Back-Office Jobs to Be Axed As Amsouth Moves Offices

Amsouth Bancorp. will cut 150 commercial banking jobs from its Birmingham, Ala., headquarters as it moves that business to Nashville.

The move is expected to affect back-office employees, who were told of the decision last week. Less than a month ago Amsouth said it would cut 10% of its work force, 1,400 employees, as part of its integration with First American Corp.

Amsouth is expected to buy First American in October, and their operations are to be combined in the first quarter.

The Alabama company's commercial banking group would wind up with about 950 employees in all, and 26,000 commercial customers. The two companies' corporate loan portfolios total more than $12 billion.

Amsouth also said Claire Tucker, who has been president of First American corporate banking, will be commercial banking president in Nashville. She would report to Sloan Gibson, chief financial officer for Amsouth and head of its finance, commercial, and credit groups.

Analysts said moving the commercial banking headquarters to Nashville would leverage First American's presence in this area.

"Middle-market commercial banking will be strengthened by the First American team," said Jacqueline Reeves, a banking analyst at Putnam, Lovell, de Guardiola in New York.
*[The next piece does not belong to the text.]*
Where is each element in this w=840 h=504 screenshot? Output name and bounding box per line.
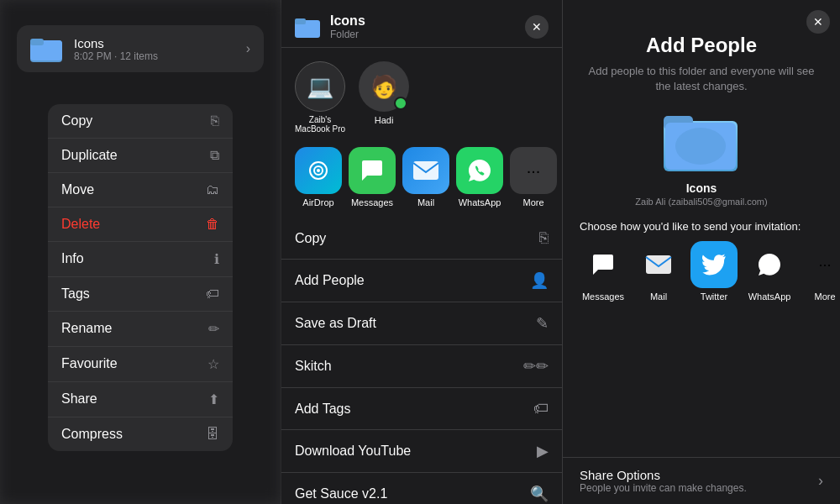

Amsouth has already made 160 of the job cuts for which plans were announced this month, and all of the employees who will lose their jobs have been notified, spokesman Jim Underwood said. Many of those jobs will be cut between October and February, he said.

Despite the back-office cuts, Amsouth's overall commercial banking work force in Birmingham will rise by 100 when the deal closes, Mr. Underwood said.

Amsouth announced June 1 that it would buy First American for $6.3 billion in stock.

The deal would solidify the Birmingham company's position in Tennessee and Mississippi and double its asset size, to $42 billion. It now has 680 branches in nine states in the Southeast and claims the largest network of ATMs in the region, with 1,350.

The merger would also bring Amsouth additional resources in the fee- based investment product business. First American owns the third-party investment and insurance product marketers Invest and Investment Centers of America.

How First American's investment businesses will be linked with Amsouth's "hasn't been spelled out yet," Ms. Reeves said, "but these are synergies."